The Orville Season 1 includes episodes mocking social media (“Majority Rule”), one of the worst Star Trek: The Next Generation episodes, “The Naked Now,” in “Cupid’s Dagger,” and caps off the season with “Mad Idolatry,” a reminder of why Star Trek’s Prime Directive exists. Star Trek: Into Darkness played with the idea of a primitive species seeing the Enterprise take off and start worshipping it, but “Mad Idolatry” went all the way with a planet that phases in and out of the universe, forming a religion based on First Officer Grayson (Adrienne Padalicki, Ed’s ex-wife). It’s both an absurd premise and something that every Trek fan starts to think about at some point, considering how many alien civilizations Starfleet encounters, so it’s fun to see it play out, and it’s clear by that point of the season, MacFarlane is a huge Star Trek fan.

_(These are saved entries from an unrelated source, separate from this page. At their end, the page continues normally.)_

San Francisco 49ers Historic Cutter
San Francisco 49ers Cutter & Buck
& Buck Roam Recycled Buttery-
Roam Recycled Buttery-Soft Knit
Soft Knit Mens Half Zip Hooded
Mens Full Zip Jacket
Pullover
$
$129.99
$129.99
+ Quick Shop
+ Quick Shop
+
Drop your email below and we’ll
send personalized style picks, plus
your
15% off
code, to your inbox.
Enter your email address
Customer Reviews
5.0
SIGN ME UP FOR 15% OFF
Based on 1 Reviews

Seth MacFarlane is, in fact, such a huge fan of Star Trek that rather than make a comedy version of the classic franchise, he wanted to make another Trek series and used the comedy angle of The Orville Season 1 as a trojan horse to get what he really wanted. And it worked. Season 2 jettison the more absurd plots of the first season and replaces them with character-driven drama, including again, a superior version of a TNG episode with “A Happy Refrain” doing for the cybernetic Isaac and Dr. Finn what “In Theory” did for Data and Jenne. The difference is “In Theory” was a one-off, but “A Happy Refrain” not only paid off a year of character development, it marked a permanent turning point for the characters.

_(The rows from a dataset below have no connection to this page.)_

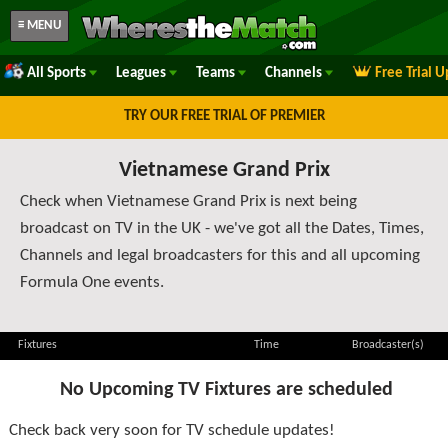
≡ MENU
All Sports
Leagues
Teams
Channels
Free Trial 
TRY OUR FREE TRIAL OF PREMIER
Vietnamese Grand Prix
Check when Vietnamese Grand Prix is next being
broadcast on TV in the UK - we've got all the Dates, Times,
Channels and legal broadcasters for this and all upcoming
Formula One events.
Fixtures
Time
Broadcaster(s)
No Upcoming TV Fixtures are scheduled
Check back very soon for TV schedule updates!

From Comedy To An Emotional Sucker Punch
On Rotten Tomatoes, The Orville Season has a perfect 100 percent rating among critics, and for a good reason, because while it remains funny throughout the three-season run, MacFarlane does low-stakes character-driven episodes better than any writer today. Twice in a Lifetime” from Season 3 is considered one of the best episodes in the show’s run, combining time travel with a Season 2 callback to create an emotional gut punch of an ending that most sci-fi shows today could only dream of achieving. If you start watching the series and find it hard to get through the first few episodes, stick with it because if you know where the crew starts from, it makes it all the more satisfying when you see where they end up. /
That’s what ultimately makes The Orville a work of mad genius born out of love for Star Trek but not beholden to the franchise’s traditions. While Star Trek: Discovery was struggling to find an audience, Seth MacFarlane was there with his tribute to The Next Generation, which quietly featured the sharpest, deepest, and surprisingly emotional writing of any sci-fi series of the last decade.
The Orville is currently streaming on Disney+ and Hulu.